Saved data entries:
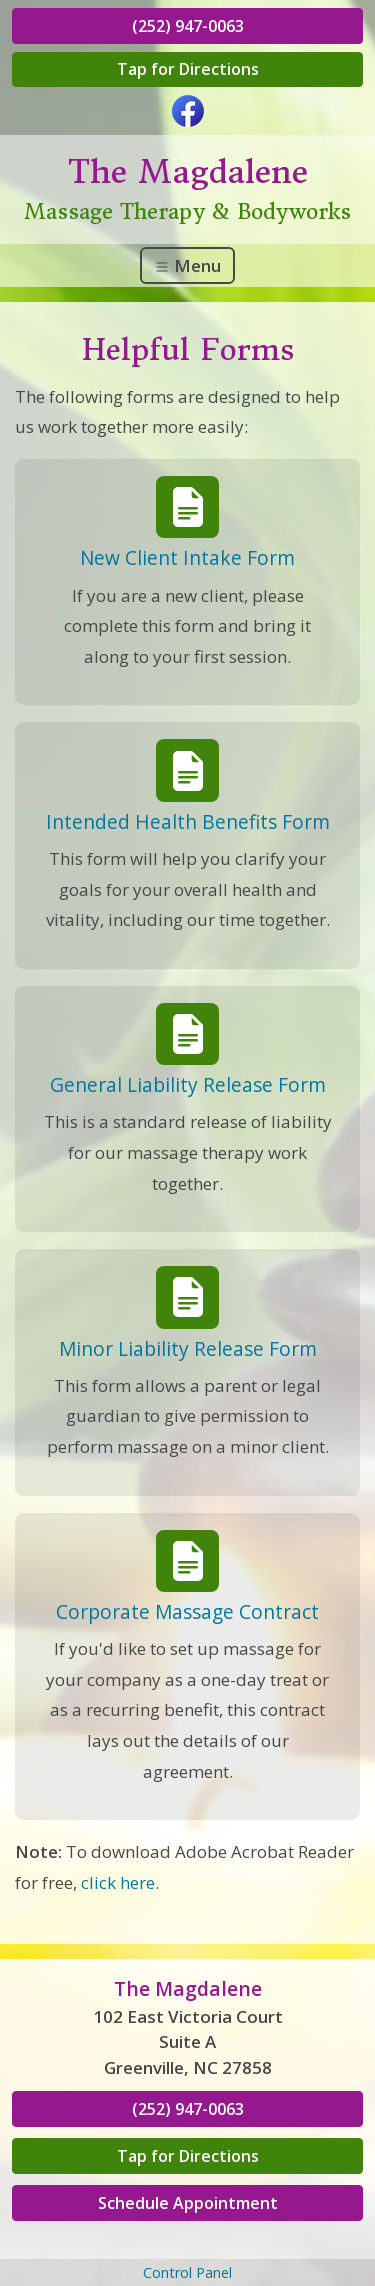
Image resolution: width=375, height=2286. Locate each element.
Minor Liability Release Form (188, 1348)
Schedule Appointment (188, 2203)
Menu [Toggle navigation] (187, 265)
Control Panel (187, 2272)
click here (118, 1882)
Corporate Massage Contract (187, 1611)
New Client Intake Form (187, 557)
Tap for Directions (188, 69)
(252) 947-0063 (188, 26)
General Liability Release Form (188, 1084)
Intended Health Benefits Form (188, 821)
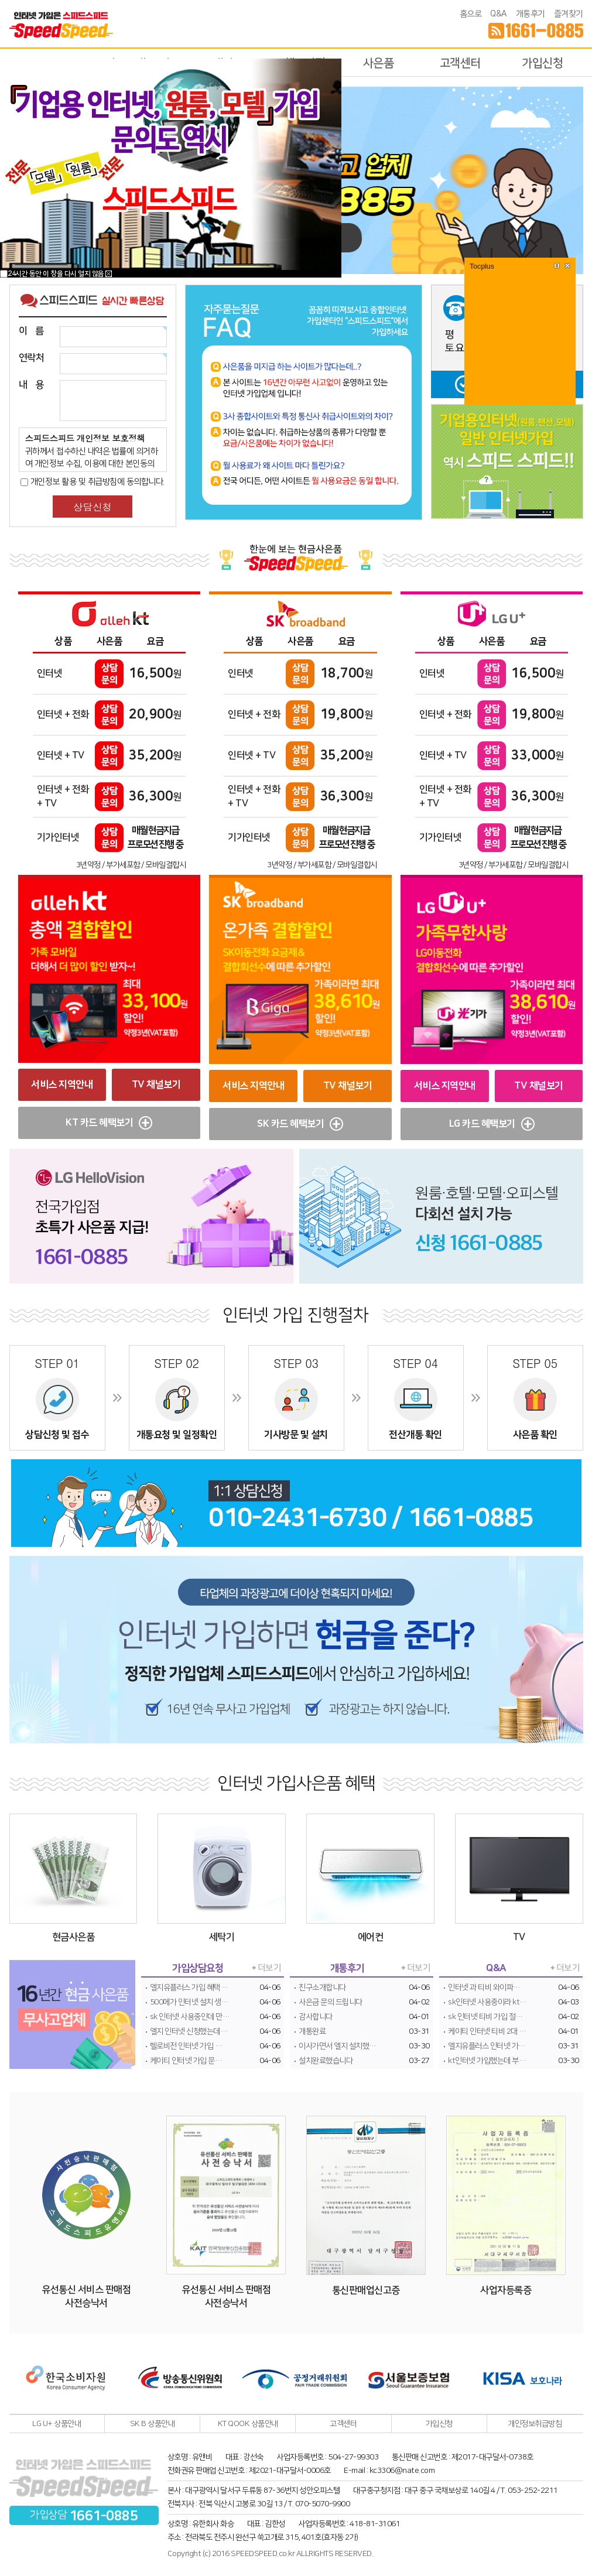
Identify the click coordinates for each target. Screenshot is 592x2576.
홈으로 (471, 14)
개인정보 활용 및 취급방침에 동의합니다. (92, 482)
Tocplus (482, 266)
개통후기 (530, 14)
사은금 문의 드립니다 (330, 2002)
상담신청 (92, 507)
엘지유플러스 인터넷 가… (487, 2046)
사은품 (378, 63)
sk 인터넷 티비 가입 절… (485, 2017)
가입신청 (542, 63)
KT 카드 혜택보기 (109, 1123)
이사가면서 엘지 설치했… (338, 2046)
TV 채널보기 (156, 1084)
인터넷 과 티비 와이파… (484, 1987)
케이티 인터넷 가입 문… (186, 2061)
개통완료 (312, 2031)
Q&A (498, 14)
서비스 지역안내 (62, 1084)
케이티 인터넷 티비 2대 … (487, 2031)
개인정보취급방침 (535, 2424)
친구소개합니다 (322, 1987)
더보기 (270, 1967)
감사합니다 (316, 2017)
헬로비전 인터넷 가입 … (186, 2046)
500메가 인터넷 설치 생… (189, 2002)
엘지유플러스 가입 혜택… (189, 1987)
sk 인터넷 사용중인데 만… (190, 2017)
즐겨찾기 (568, 14)
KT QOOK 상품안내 (248, 2424)
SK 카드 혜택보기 (300, 1124)
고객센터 (460, 63)
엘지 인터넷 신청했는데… (189, 2031)
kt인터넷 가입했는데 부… (487, 2061)
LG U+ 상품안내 (56, 2424)
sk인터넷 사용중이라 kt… (487, 2002)
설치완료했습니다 (326, 2061)
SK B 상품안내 (152, 2424)
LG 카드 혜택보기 (492, 1124)
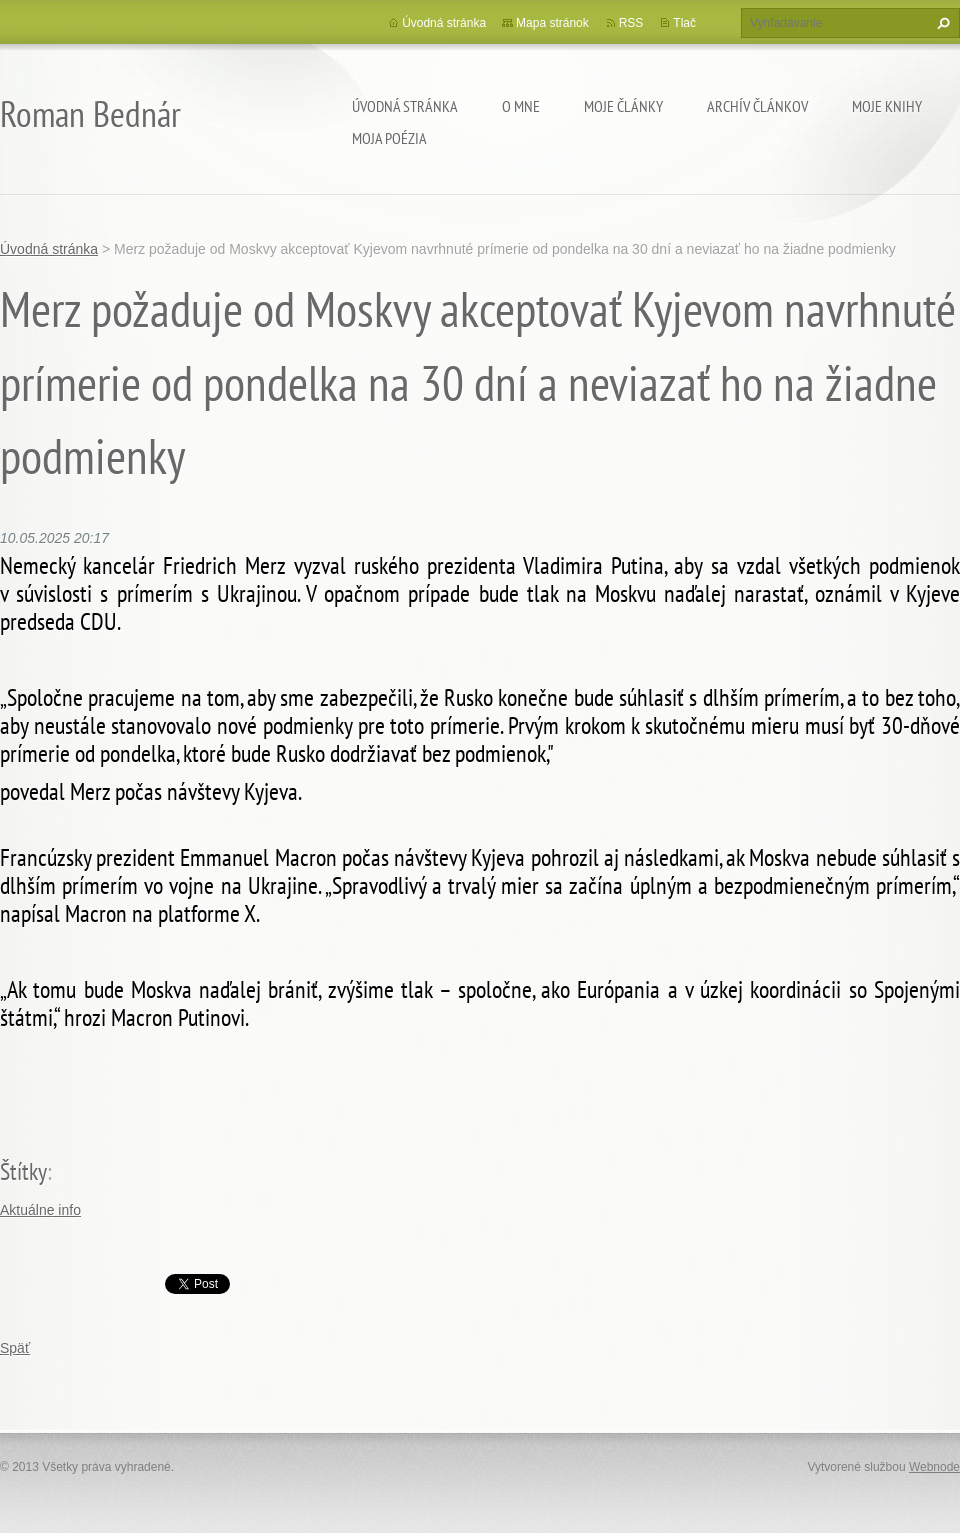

Exercise details: In the copy, include no pictures; transcribe every record above verbatim.

Finished task:
Image resolution: width=375, height=2286. Locate each element.
Minor Liability Release Form (188, 1348)
Schedule Appointment (188, 2203)
Menu [Toggle navigation] (187, 265)
Control Panel (187, 2272)
click here (118, 1882)
Corporate Massage Contract (187, 1611)
New Client Intake Form (187, 557)
Tap for Directions (188, 69)
(252) 947-0063 (188, 26)
General Liability Release Form (188, 1084)
Intended Health Benefits Form (188, 821)
Identify the click coordinates for each target. Screenshot is 592x2576.
홈으로 (471, 14)
개인정보 활용 및 취급방침에 동의합니다. (92, 482)
Tocplus (482, 266)
개통후기 (530, 14)
사은금 문의 드립니다 (330, 2002)
상담신청 (92, 507)
엘지유플러스 인터넷 가… (487, 2046)
사은품 (378, 63)
sk 인터넷 티비 가입 절… (485, 2017)
가입신청 (542, 63)
KT 카드 혜택보기 (109, 1123)
이사가면서 엘지 설치했… (338, 2046)
TV 채널보기 (156, 1084)
인터넷 과 티비 와이파… (484, 1987)
케이티 인터넷 가입 문… (186, 2061)
개통완료 (312, 2031)
Q&A (498, 14)
서비스 지역안내 (62, 1084)
케이티 인터넷 티비 2대 … (487, 2031)
개인정보취급방침 (535, 2424)
친구소개합니다 (322, 1987)
더보기 (270, 1967)
감사합니다 (316, 2017)
헬로비전 인터넷 가입 … (186, 2046)
500메가 인터넷 설치 생… (189, 2002)
엘지유플러스 가입 혜택… (189, 1987)
sk 인터넷 사용중인데 만… (190, 2017)
즐겨찾기 (568, 14)
KT QOOK 상품안내 (248, 2424)
SK 카드 혜택보기 (300, 1124)
고객센터 (460, 63)
엘지 인터넷 신청했는데… (189, 2031)
kt인터넷 가입했는데 부… (487, 2061)
LG U+ 상품안내 (56, 2424)
sk인터넷 사용중이라 kt… (487, 2002)
설치완료했습니다 (326, 2061)
SK B 상품안내 (152, 2424)
LG 카드 혜택보기 (492, 1124)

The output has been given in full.